How funny bosses can encourage deviant rule breakers

Funny bosses encourage us to let our guard down, but a new study found that their jokes can inadvertently encourage us to let our guard down too much, communicating that the workplace is an upside-down funhouse where rules no longer apply.

Funny bosses encourage us to let our guard down, but a new study published in the Academy of Management Journal found that their jokes can inadvertently encourage us to let our guard down too much, communicating that the workplace is an upside-down funhouse where rules no longer apply.

The boss who moonlights at work as a comedian is a mixed blessing.

On the one hand, funny bosses can make the everyday grind more enjoyable by encouraging us to bring our whole personalities to the office. As the study notes, “A leader’s sense of humor will ensure employees feel safe to be their true self, which in turn enables them to fully invest their personal energy in their work roles.”

But on the other hand, when your boss is not taking work seriously, you start to not take it too seriously too. At worst, their jokes can set the precedent that norm violations are socially acceptable in work interactions.

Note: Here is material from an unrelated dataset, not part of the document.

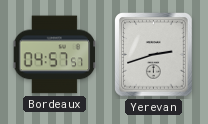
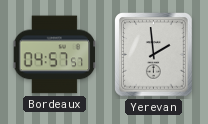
Yerevan: 2:42 -> 1:59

To test the effect of humor in the workplace, the researchers recruited 200 employees to report on the type of humor their bosses used and what kind of deviant behavior they were involved in at work. The study ultimately found that employees with funny bosses had a more interpersonal rapport with their boss, which in turn, increased their work engagement. But humor, in general, was also likely to increase follower deviance.

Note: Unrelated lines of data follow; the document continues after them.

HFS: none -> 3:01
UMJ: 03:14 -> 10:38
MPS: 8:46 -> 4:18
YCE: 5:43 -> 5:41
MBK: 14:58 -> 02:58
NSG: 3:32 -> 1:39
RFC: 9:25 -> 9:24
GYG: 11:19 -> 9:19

Aggressive humor can signal that ‘respect and civility’ are not valued

Under a funny boss, employees became more likely to make fun of someone at work, snipe rude comments, steal office supplies and show up to work late. But there was one kind of funny boss that was most likely to amplify the effects of deviant behavior — the aggressively funny boss. Their jokes land more like punches, sometimes at the expense of others. The sarcastic teasing has a mean undercurrent running through it.

The study uses the example of an offhand comment like “John, you seem so busy” to sarcastically send “a message that John is not putting up enough effort.” But when this kind of humor becomes the norm, it signals that mutual respect and civility is not important, the study found.

Ultimately, leadership sets the tone of how employees should conduct themselves at work. It’s a lesson that bosses need to be mindful of what kind of jokes they use at work.

“We’re not trying to say leaders should not engage in humor,” Zhenyu Liao, one of the study’s authors, said. “They should be more mindful about their humor. Your role, your status — all of your actions — will send out very strong signals about what behaviors are acceptable.”